Last month, Future Tense Secure Systems, founded by software pioneer John McAfee, released a new private messaging app called Chadder, that lets users send private, encrypted messages. Wired reported that the messages are so private that Chadder itself does not have access to them.

I spoke with Andrew Defee, lead developer at Future Tense, who told me that there is a trend toward people not wanting to give up social capabilities like sending messages or sharing pictures, but the downside of all of that has been privacy.

“People are seeking alternatives for that — a happy blend — and that is what we are trying to achieve,” he said.

He points out however, that while secret agents can talk on phones that can’t be traced, anything with a phone number can be traced because of the number. It’s harder to trace through an IP address because it can be masked.

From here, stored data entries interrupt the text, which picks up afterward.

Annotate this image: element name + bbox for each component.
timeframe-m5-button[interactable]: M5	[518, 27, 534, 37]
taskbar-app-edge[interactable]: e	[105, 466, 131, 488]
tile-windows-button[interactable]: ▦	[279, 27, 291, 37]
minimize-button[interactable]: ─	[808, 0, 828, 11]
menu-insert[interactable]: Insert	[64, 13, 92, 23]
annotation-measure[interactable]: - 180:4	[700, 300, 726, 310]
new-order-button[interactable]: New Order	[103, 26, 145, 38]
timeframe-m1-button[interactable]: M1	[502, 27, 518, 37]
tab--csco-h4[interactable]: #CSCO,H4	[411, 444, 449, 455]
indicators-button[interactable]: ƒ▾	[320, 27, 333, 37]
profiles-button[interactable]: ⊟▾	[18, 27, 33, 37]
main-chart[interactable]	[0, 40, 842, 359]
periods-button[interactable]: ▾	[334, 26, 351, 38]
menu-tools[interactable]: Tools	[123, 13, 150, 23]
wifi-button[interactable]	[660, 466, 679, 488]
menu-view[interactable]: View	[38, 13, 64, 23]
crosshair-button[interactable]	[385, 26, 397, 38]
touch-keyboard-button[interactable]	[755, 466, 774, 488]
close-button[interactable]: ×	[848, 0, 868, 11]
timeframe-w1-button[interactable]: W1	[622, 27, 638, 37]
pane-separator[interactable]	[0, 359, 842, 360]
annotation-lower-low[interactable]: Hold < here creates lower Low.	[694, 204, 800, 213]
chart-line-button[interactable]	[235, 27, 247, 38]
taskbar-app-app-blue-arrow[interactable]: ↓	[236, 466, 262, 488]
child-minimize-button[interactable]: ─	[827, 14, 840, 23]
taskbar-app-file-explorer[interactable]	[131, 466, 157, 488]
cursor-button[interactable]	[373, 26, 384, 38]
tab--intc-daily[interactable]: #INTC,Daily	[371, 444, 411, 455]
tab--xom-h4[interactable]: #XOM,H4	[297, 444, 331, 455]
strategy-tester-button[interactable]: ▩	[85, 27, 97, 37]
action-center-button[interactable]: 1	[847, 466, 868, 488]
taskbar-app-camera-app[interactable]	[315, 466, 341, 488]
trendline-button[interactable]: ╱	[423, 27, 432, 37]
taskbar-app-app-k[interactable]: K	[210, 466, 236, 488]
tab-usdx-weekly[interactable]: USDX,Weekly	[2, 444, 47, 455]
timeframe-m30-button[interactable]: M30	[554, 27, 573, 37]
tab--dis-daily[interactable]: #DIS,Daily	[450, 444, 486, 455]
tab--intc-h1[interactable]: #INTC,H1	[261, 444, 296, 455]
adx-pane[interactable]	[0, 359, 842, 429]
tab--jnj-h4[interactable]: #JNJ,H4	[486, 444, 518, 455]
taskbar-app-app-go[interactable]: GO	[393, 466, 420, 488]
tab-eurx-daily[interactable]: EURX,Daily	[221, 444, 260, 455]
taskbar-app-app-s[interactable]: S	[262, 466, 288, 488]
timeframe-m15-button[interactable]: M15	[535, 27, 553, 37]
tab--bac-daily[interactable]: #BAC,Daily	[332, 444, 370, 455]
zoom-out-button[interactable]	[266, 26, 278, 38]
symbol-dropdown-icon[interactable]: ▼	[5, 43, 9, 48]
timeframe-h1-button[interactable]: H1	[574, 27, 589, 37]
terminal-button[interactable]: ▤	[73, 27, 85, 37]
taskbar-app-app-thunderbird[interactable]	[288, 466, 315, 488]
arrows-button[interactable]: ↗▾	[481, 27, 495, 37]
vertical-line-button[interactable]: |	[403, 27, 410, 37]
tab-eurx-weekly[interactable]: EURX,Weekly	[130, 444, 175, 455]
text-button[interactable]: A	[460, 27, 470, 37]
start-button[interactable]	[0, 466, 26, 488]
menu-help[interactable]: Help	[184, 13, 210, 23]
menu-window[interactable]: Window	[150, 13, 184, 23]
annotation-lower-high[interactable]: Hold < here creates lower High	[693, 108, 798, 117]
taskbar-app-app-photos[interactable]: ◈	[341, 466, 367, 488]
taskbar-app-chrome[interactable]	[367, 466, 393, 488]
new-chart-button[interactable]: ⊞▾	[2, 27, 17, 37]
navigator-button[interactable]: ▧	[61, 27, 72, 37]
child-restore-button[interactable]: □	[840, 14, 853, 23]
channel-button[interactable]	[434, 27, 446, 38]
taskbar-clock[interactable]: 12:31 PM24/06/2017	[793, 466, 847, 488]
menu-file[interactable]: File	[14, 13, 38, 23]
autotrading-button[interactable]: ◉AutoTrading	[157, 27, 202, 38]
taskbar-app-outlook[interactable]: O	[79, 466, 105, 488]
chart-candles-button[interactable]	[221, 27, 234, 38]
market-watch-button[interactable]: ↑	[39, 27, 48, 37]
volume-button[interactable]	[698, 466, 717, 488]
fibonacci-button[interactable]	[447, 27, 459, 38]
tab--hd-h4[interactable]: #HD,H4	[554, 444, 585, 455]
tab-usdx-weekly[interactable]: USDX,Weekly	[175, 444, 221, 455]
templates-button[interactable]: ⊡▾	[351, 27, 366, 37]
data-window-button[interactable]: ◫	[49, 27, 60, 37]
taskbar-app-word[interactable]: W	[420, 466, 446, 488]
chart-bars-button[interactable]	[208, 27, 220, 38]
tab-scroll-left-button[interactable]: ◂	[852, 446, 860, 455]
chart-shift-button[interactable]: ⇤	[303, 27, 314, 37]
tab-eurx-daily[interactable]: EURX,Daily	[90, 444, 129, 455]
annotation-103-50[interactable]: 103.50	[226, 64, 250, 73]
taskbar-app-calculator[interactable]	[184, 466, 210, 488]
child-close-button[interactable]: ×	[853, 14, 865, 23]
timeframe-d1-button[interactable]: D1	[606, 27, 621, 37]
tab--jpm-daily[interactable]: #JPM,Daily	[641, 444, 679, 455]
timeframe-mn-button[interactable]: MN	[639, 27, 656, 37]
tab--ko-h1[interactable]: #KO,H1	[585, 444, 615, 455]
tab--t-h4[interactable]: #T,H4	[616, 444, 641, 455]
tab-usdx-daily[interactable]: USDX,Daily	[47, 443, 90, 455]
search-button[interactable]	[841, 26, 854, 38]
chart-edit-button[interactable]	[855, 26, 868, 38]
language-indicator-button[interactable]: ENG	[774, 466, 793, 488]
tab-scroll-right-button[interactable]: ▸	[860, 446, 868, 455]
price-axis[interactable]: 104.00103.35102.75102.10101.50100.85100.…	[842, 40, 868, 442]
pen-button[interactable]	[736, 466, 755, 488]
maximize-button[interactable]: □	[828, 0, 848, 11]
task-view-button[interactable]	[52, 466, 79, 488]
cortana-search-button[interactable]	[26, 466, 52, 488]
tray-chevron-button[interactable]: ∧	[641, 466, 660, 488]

One of the “big picture” things he is working on is mesh networking. That’s where someone who isn’t close to an Internet tower can share a connection from someone closer to the tower. It provides some anonymity because everyone is sharing the connection, so rather than seeing an individual, it’s a whole group.

“Envision it like a school of fish, if you are one of the fish, someone won’t be able to pick out just one,” Defee said.

Email snoopers are a problem as well, and Defee said there is a gap because people still heavily rely on email. There could be a secure connection to the email, but there is little else that can be done due to how email is structured.

He mentioned that Google, last year, updated its terms, saying that it was openly collecting data on web history. Then this month, Google said it was working on an encrypted email initiative that would encrypt messages by default.

“Until we shift away from email to other messaging services, there is not a way to get away from the opportunity to get a hold of someone’s communication,” Defee said.

With the possibility of better security and making yourself anonymous, is there a way to monitor criminal activity? Defee thinks it comes down to responsibility as a citizen.

“We as an industry are still in a gray area and trying to figure out the best approach,” he said. “Anonymity should be the focus. A criminal is going to work outside the law, regardless.”